Stress, anxiety, and depression
Stress Scale (SDASS-21). Stress symptoms were measured with the Stress Scale of the Depression Anxiety Stress Scale (DASS-21). The subscale consists of 7 items and asks for stress criteria on a 4-point Likert scale ranging from 0) did not apply to me at all to 3) applied to me very much/most of the time. The final scores - ranging from 0 to 21 - were multiplied by two [20, 21]. A score of 14 or less is considered ‘normal,’ 15-18 ‘mild,’ 19-25 ‘moderate,’ 26-33 ‘severe,’ and 34 or greater is considered ‘extremely severe’ [22]. The DASS-21 is widely used to study depression, anxiety, and stress in the general population and health care workers [12, 23]. In the present sample, the validated German version of the stress scale of the DASS-21 obtained a Cronbach’s Alpha of 0.88.

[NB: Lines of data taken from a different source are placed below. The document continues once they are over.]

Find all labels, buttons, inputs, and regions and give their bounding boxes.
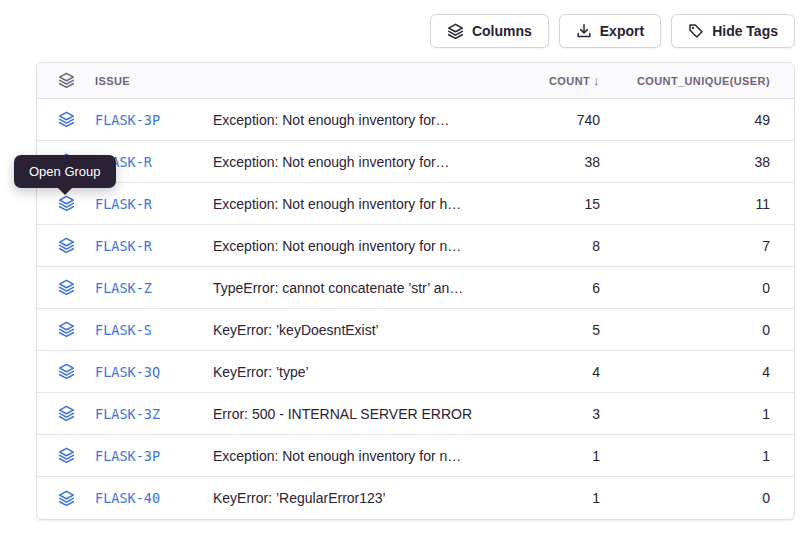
issue-link[interactable]: FLASK-S <box>95 322 152 338</box>
open-group-tooltip: Open Group <box>14 155 116 188</box>
count-value: 8 <box>500 238 600 254</box>
count-value: 740 <box>500 112 600 128</box>
open-group-tooltip-label: Open Group <box>29 164 101 179</box>
count-unique-value: 1 <box>600 448 770 464</box>
count-unique-value: 0 <box>600 280 770 296</box>
download-icon <box>576 23 592 39</box>
open-group-icon[interactable] <box>58 279 75 296</box>
count-unique-value: 4 <box>600 364 770 380</box>
count-value: 5 <box>500 322 600 338</box>
open-group-icon[interactable] <box>58 405 75 422</box>
export-button[interactable]: Export <box>559 14 661 48</box>
table-row: FLASK-3Z Error: 500 - INTERNAL SERVER ER… <box>37 393 794 435</box>
issue-summary: Exception: Not enough inventory for n… <box>213 238 500 254</box>
issue-link[interactable]: FLASK-R <box>95 196 152 212</box>
issue-summary: Exception: Not enough inventory for… <box>213 112 500 128</box>
count-value: 15 <box>500 196 600 212</box>
open-group-icon[interactable] <box>58 111 75 128</box>
stack-icon <box>58 72 75 89</box>
issue-summary: Error: 500 - INTERNAL SERVER ERROR <box>213 406 500 422</box>
open-group-icon[interactable] <box>58 363 75 380</box>
table-row: FLASK-S KeyError: ’keyDoesntExist’ 5 0 <box>37 309 794 351</box>
column-header-issue[interactable]: ISSUE <box>37 72 213 89</box>
issue-summary: KeyError: ’type’ <box>213 364 500 380</box>
table-row: FLASK-R Exception: Not enough inventory … <box>37 141 794 183</box>
issue-summary: TypeError: cannot concatenate ’str’ an… <box>213 280 500 296</box>
count-unique-value: 11 <box>600 196 770 212</box>
column-header-issue-label: ISSUE <box>95 75 130 87</box>
issue-summary: Exception: Not enough inventory for h… <box>213 196 500 212</box>
count-value: 1 <box>500 448 600 464</box>
count-value: 1 <box>500 490 600 506</box>
issue-summary: Exception: Not enough inventory for n… <box>213 448 500 464</box>
column-header-count-unique[interactable]: COUNT_UNIQUE(USER) <box>600 75 770 87</box>
issue-link[interactable]: FLASK-3P <box>95 448 160 464</box>
table-row: FLASK-40 KeyError: ’RegularError123’ 1 0 <box>37 477 794 519</box>
count-unique-value: 38 <box>600 154 770 170</box>
hide-tags-button-label: Hide Tags <box>712 23 778 39</box>
open-group-icon[interactable] <box>58 237 75 254</box>
sort-descending-icon: ↓ <box>593 73 600 88</box>
table-header-row: ISSUE COUNT↓ COUNT_UNIQUE(USER) <box>37 63 794 99</box>
open-group-icon[interactable] <box>58 195 75 212</box>
issue-summary: KeyError: ’keyDoesntExist’ <box>213 322 500 338</box>
issue-link[interactable]: FLASK-3Z <box>95 406 160 422</box>
stack-icon <box>447 23 464 40</box>
table-row: FLASK-3Q KeyError: ’type’ 4 4 <box>37 351 794 393</box>
issue-link[interactable]: FLASK-40 <box>95 490 160 506</box>
count-unique-value: 1 <box>600 406 770 422</box>
issue-link[interactable]: FLASK-3P <box>95 112 160 128</box>
column-header-count[interactable]: COUNT↓ <box>500 73 600 88</box>
columns-button-label: Columns <box>472 23 532 39</box>
open-group-icon[interactable] <box>58 447 75 464</box>
columns-button[interactable]: Columns <box>430 14 549 48</box>
table-row: FLASK-Z TypeError: cannot concatenate ’s… <box>37 267 794 309</box>
count-value: 3 <box>500 406 600 422</box>
open-group-icon[interactable] <box>58 490 75 507</box>
tag-icon <box>688 23 704 39</box>
issue-summary: Exception: Not enough inventory for… <box>213 154 500 170</box>
count-unique-value: 0 <box>600 322 770 338</box>
count-unique-value: 49 <box>600 112 770 128</box>
count-unique-value: 7 <box>600 238 770 254</box>
table-row: FLASK-3P Exception: Not enough inventory… <box>37 99 794 141</box>
column-header-count-unique-label: COUNT_UNIQUE(USER) <box>637 75 770 87</box>
hide-tags-button[interactable]: Hide Tags <box>671 14 795 48</box>
issue-summary: KeyError: ’RegularError123’ <box>213 490 500 506</box>
issue-link[interactable]: FLASK-Z <box>95 280 152 296</box>
count-value: 6 <box>500 280 600 296</box>
toolbar: Columns Export Hide Tags <box>430 14 795 48</box>
table-row: FLASK-R Exception: Not enough inventory … <box>37 225 794 267</box>
table-row: FLASK-R Exception: Not enough inventory … <box>37 183 794 225</box>
issue-link[interactable]: FLASK-3Q <box>95 364 160 380</box>
export-button-label: Export <box>600 23 644 39</box>
issue-link[interactable]: FLASK-R <box>95 238 152 254</box>
open-group-icon[interactable] <box>58 321 75 338</box>
column-header-count-label: COUNT <box>549 75 590 87</box>
results-table: ISSUE COUNT↓ COUNT_UNIQUE(USER) FLASK-3P… <box>36 62 795 520</box>
table-row: FLASK-3P Exception: Not enough inventory… <box>37 435 794 477</box>
count-value: 4 <box>500 364 600 380</box>
count-value: 38 <box>500 154 600 170</box>
count-unique-value: 0 <box>600 490 770 506</box>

Generalized Anxiety Disorder - 2 (GAD-2). General anxiety symptoms were measured with the ultra-short 2-item version of the 7-item scale GAD-7. It incorporates the first two questions of the GAD-7, which are critical components of every anxiety disorder [24]. The score ranges from 0 to 6. A cut-off value of ≥ 3 was suggested to detect possible clinically relevant levels of anxiety symptoms. The GAD-2 is widely used to screen for general signs of anxiety, and its psychometric properties are well documented [25]. In the present sample, the Cronbach’s alpha of the GAD-2 was 0.80.
Patients-Health-Questionnaire – 2 (PHQ-2). Depressive symptoms were measured with the ultra-short 2-item version of the 9-item scale PHQ-9 [26]. It incorporates the first two questions of the PHQ-9. The score ranges from 0 to 6. A cut-off value of ≥3 was suggested to detect possible clinically relevant levels of depressive symptoms. The PHQ-2 has been widely used during the COVID-19 pandemic [12, 13]. In the present sample, the Cronbach’s alpha of the PHQ-2 was 0.82.
Social Relations at Work
Social Relations at work were measured by 3 subscales of the validated Copenhagen Psychosocial Questionnaire (COPSOQ) [27]. We used ‘support at work (4-item scale)’, ‘feedback (2-item scale)’ and ‘sense of community (2-item scale)’ All items were scored on a 5-point Likert scale ranging from 0) never/hardly ever to 100) always. In our sample, the 3 subscales obtained Cronbach’s alpha scores of 0.83, 0.69, and 0.88, respectively.
Statistical analysis
Frequencies, percentages, means, and standard deviations for characteristics of participants and affiliated care homes were generated. Further, normal distribution was tested using the Shapiro-Wilk-Test. The Shapiro-Wilk-Test revealed that the data was not normally distributed. Therefore, relationships between Covid-19-related burden at work, stress, anxiety, depression, and categorical characteristics of participants and affiliated care homes were tested using the Mann-Whitney-U-Test or the Kruskal-Wallis-Test, respectively. We used Spearman correlation tests to test relationships between COVID-19-related burden at work, stress, anxiety, depression, and continuous variables. Finally, we used multiple regression analyses to determine factors associated with COVID-19-related burden at work, stress, anxiety, and depression. Analyses were performed using IBM SPSS Statistics for Windows, version 25.0 (IBM Corp., Armonk, NY). P values <.05 were considered to indicate statistical significance.